RICHMOND, Ky. - The Eastern Kentucky Lady Colonel defense put
the skids on Tennessee Tech's scoring for more than four minutes in
the second half and the home squad claimed a 66-50 Ohio Valley
Conference victory Saturday afternoon in McBrayer Arena.
Eastern Kentucky (6-8/3-3 OVC) trailed by one point, 39-38, after the Golden Eagles had fought their way back from a double-digit first half deficit.
Tennessee Tech (3-13/1-4 OVC) made its first five shots of the second half to move on top by one, but the Golden Eagles only scored one more basket in the next 12 minutes. The Lady Colonels pieced together an 18-6 run to nab control of the contest.
Freshman guard Kayla Drake led EKU with 22 points, going 8-for-19 from the field including 4-for-10 from long distance. She had 18 of her 22 in the first half, as Tech held her without a basket until a 3-pointer in the final minute. Drake also had six rebounds, four assists and five steals.
Cherie White had 14 points and six rebounds while Colette Cole also hit double digits for the Lady Colonels with 10 points. Point guard Sarah Fraser-Jones had nine assists and three steals.
Vivian Nwosu topped Tech on the scoreboard with 14 points, while Jasmine White added 11 points and eight rebounds. Blair Bowens scored eight points, all in the first half.
Each team had 19 turnovers in the contest, but EKU had a 39-24 edge in rebounds.
A 10-0 run by the Colonel women snapped an early 7-7 tie and carried EKU to a 17-7 lead at the 12:37 mark. A 3-pointer by Bowens stopped the run, but the Colonels followed with a seven-point string that made it 24-10.
EKU did it by taking advantage of cold shooting by Tech (4-for-15 to start the game), and eight Golden Eagle turnovers in the first 10 minutes. The Colonels were 9-for-18 to open the game.
Nwosu hit a 3-pointer with eight minutes left to make it 24-13. That basket by the Golden Eagle center sparked an 14-3 run and Tech fought back to within three points over the next four minutes, with a 3-pointer by Allison Price making it 27-24 with three minutes to play.
Bowens took a back-door pass from Lyons and scored a layup to make it 32-29 with seven seconds to play, before White tossed up a buzzer-beater from 28 feet that touched nothin' but net to make it 35-29 at the intermission.
The Golden Eagles worked their comeback by going the final eight minutes of the half without another turnover.

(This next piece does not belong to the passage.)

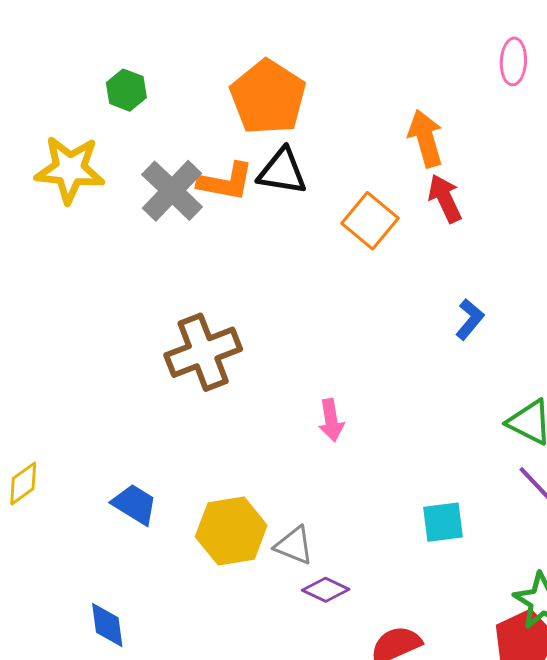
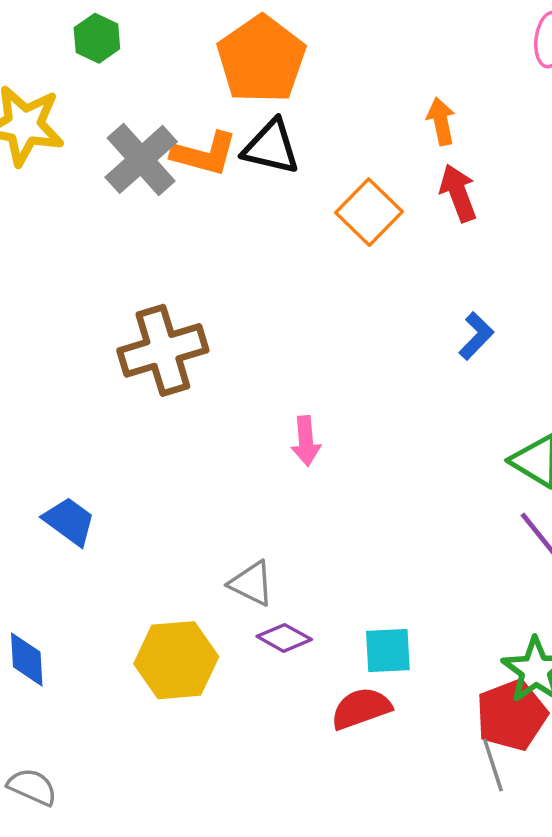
orange arrow: (426, 138) -> (441, 121), size x0.7
cyan square: (443, 522) -> (388, 651), moved
yellow hexagon: (231, 531) -> (176, 660), moved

Tech took its first ? and only -- lead of the contest, 39-38, on a basket by White with 17:44 to play as the Golden Eagles hit their first five shots in the second period.

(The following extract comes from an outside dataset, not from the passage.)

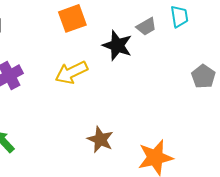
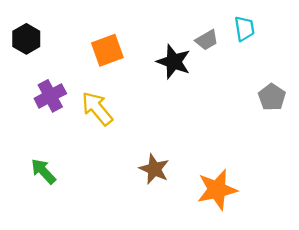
orange square: (72, 18) -> (107, 50), moved
yellow arrow: (71, 72) -> (97, 109), moved, turned 76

A third personal foul on Lyons put her on the bench, and Tech lost its momentum. The Lady Colonels used a 9-0 run to take the lead back, 47-39, as Tech went scoreless for just over four minutes.

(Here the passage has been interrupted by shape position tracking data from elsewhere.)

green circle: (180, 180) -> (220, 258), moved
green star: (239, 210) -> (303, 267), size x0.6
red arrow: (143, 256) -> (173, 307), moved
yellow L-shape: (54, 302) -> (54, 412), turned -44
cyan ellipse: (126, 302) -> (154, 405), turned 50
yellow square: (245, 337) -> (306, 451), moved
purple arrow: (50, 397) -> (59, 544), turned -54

The nearest Tech got after that was six points, when Nwosu made a layup to make it 47-41 with 13:24 to play.
The teams traded free throws over the next eight minutes, and Nwosu hit a jumper with 5:14 to play to make it a nine-point margin, 56-47. A 10-1 EKU run pushed the lead out to double figures and it grew to 18, the largest margin of the night, before White's basket with 10 seconds to play called up the final score.
The schedule brings the Golden Eagles back home this week for a pair of important Ohio Valley Conference contests in Eblen Center. On Thursday, Tech hosts UT Martin, and on Saturday the Golden Eagles entertain defending OVC champion Murray State in a game to be nationally televised by ESPNU. Tipoff is at 5 p.m. for both games.
Tickets are available for both games from the Athletic Ticket Office in Eblen Center. It is open weekdays from 8 a.m. to noon, and from 1 to 4:30 p.m. Tickets may also be ordered on the telephone (931-372-3940) or on the Tech Athletics website at TTUsports.com.
Golden Nuggets: The EKU bench had a little TTU flavor to it Saturday. Lady Colonel head coach Chrissy Roberts served two seasons as an assistant coach at Tennessee Tech, and EKU athletic trainer David Green held the same position at Tech for 20 seasons....Fans 12 and younger were invited guests of EKU with free admission, and about 200 in the crowd of 415 were youngsters who took advantage of the offer.